03-26-2020 10:19 PM - edited 03-29-2020 02:03 PM
CPUs in our HP Z640 Workstation are overheating. Automatic fan speed control does not work (based on CPU load / temperature). CPU0 and CPU1 fans has almost the same rpm even the load is almost 0% and temperature 35°C or 100% load and 89 °C (192 °F) CPU temperature. Edit: in next post event 93°C (200 °F).
HP support does not know how to solve the problem at all. During 2 months warranty claim they already changed motherboard, new fans on rear case wall, new USB module on the front case wall. It did not solve the problem. Updated BIOS. Reinstalled OS Win 10 Pro + all drivers. Nothing helped after 3 HP technicians visits onsite.
I am very disappointed with HP support.
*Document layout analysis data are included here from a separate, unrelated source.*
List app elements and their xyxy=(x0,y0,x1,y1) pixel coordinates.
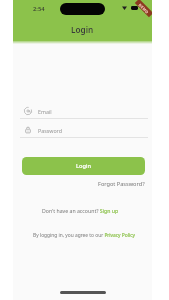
staticText: 2:54 xyxy=(33,5,45,13)
other: Battery xyxy=(131,6,138,10)
other: Password xyxy=(24,126,32,134)
button[interactable]: By logging in, you agree to our Privacy … xyxy=(33,232,135,239)
other: Email xyxy=(24,107,32,115)
staticText: Password xyxy=(38,127,62,134)
button[interactable]: Login xyxy=(22,157,145,175)
other: Wi-Fi xyxy=(122,6,127,10)
staticText: Forgot Password? xyxy=(98,180,145,188)
staticText: Login xyxy=(76,162,91,170)
staticText: Email xyxy=(38,108,52,115)
staticText: DEMO xyxy=(138,2,150,15)
button[interactable]: Password xyxy=(20,123,148,138)
staticText: Login xyxy=(71,24,94,35)
button[interactable]: Forgot Password? xyxy=(96,179,148,189)
button[interactable]: Email xyxy=(20,104,148,119)
button[interactable]: Don't have an account? Sign up xyxy=(42,207,119,214)
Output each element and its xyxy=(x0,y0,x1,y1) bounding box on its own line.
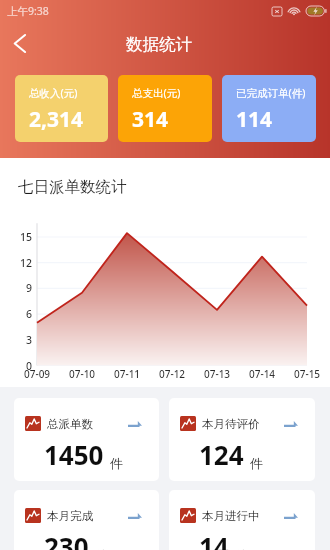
staticText: 七日派单数统计 xyxy=(18,177,127,197)
staticText: 6 xyxy=(26,307,33,321)
staticText: 12 xyxy=(20,256,33,270)
button[interactable]: 总派单数 xyxy=(14,398,159,481)
staticText: 07-09 xyxy=(24,367,51,381)
button[interactable]: 本月进行中 xyxy=(169,490,315,550)
staticText: 07-13 xyxy=(204,367,231,381)
staticText: 3 xyxy=(26,333,33,347)
staticText: 本月完成 xyxy=(47,509,93,523)
staticText: 07-14 xyxy=(249,367,276,381)
staticText: 本月待评价 xyxy=(202,417,260,431)
staticText: 9 xyxy=(26,281,33,295)
button[interactable]: 总收入(元) xyxy=(15,75,108,142)
staticText: 件 xyxy=(95,547,108,550)
staticText: 件 xyxy=(250,455,263,471)
staticText: 314 xyxy=(132,105,169,134)
staticText: 124 xyxy=(199,437,244,472)
staticText: 总支出(元) xyxy=(132,86,181,100)
staticText: 总派单数 xyxy=(47,417,93,431)
button[interactable]: 总支出(元) xyxy=(118,75,212,142)
staticText: 15 xyxy=(20,230,33,244)
button[interactable]: 本月待评价 xyxy=(169,398,315,481)
staticText: 本月进行中 xyxy=(202,509,260,523)
staticText: 2,314 xyxy=(29,105,84,134)
staticText: 数据统计 xyxy=(126,34,192,55)
staticText: 07-10 xyxy=(69,367,96,381)
staticText: 0 xyxy=(26,359,33,373)
button[interactable]: 已完成订单(件) xyxy=(222,75,316,142)
staticText: 230 xyxy=(44,529,89,550)
staticText: 已完成订单(件) xyxy=(236,86,306,100)
staticText: 07-11 xyxy=(114,367,141,381)
staticText: 1450 xyxy=(44,437,104,472)
staticText: 总收入(元) xyxy=(29,86,78,100)
staticText: 件 xyxy=(235,547,248,550)
button[interactable]: 本月完成 xyxy=(14,490,159,550)
staticText: 14 xyxy=(199,529,229,550)
button[interactable]: Back xyxy=(0,21,39,65)
staticText: 114 xyxy=(236,105,273,134)
staticText: 件 xyxy=(110,455,123,471)
staticText: 上午9:38 xyxy=(7,4,49,18)
staticText: 07-12 xyxy=(159,367,186,381)
staticText: 07-15 xyxy=(294,367,321,381)
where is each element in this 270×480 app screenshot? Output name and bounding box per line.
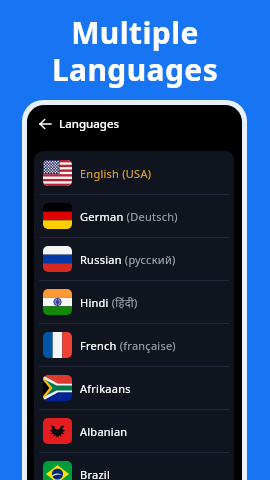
button[interactable]: English (USA): [34, 152, 234, 194]
staticText: German (Deutsch): [80, 209, 178, 224]
staticText: French (française): [80, 338, 176, 353]
button[interactable]: French (française): [34, 324, 234, 366]
button[interactable]: German (Deutsch): [34, 195, 234, 237]
staticText: Brazil: [80, 467, 110, 480]
staticText: Russian (русский): [80, 252, 176, 267]
button[interactable]: Albanian: [34, 410, 234, 452]
button[interactable]: Hindi (हिंदी): [34, 281, 234, 323]
staticText: Afrikaans: [80, 381, 131, 396]
staticText: Hindi (हिंदी): [80, 295, 138, 310]
button[interactable]: Afrikaans: [34, 367, 234, 409]
staticText: Albanian: [80, 424, 128, 439]
button[interactable]: Back: [34, 113, 56, 135]
staticText: English (USA): [80, 166, 152, 181]
button[interactable]: Russian (русский): [34, 238, 234, 280]
staticText: Multiple Languages: [0, 12, 270, 90]
button[interactable]: Brazil: [34, 453, 234, 480]
staticText: Languages: [59, 116, 120, 132]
I will never ever buy any HP product anymore.
Configuration: 2x CPU Intel Xeon E5-2690 v4 (14x core @ 2.6 GHz), 128 GB ECC RAM, HP NVIDIA Quadro M4000, 8GB GDDR5
Motherboard: HP model 212A, version 1.01
Chipset: Intel C612 (Wellsburg-G) https://ark.intel.com/content/www/us/en/ark/products/81759/intel-c612-chipset.html
CPU Intel Xeon E5-2690 v4 https://ark.intel.com/content/www/us/en/ark/products/91770/intel-xeon-processor-e5-2690-v4-35m-cache...
Current BIOS: M60 02.50 (newest available). I already tried to downgrade to M60 02.48 if it will help as I expected there is some software bug in the BIOS. It did not help. Finally I tried downgrade to M60 02.31 from 2017 year when this PC was procuded. Did not help, too.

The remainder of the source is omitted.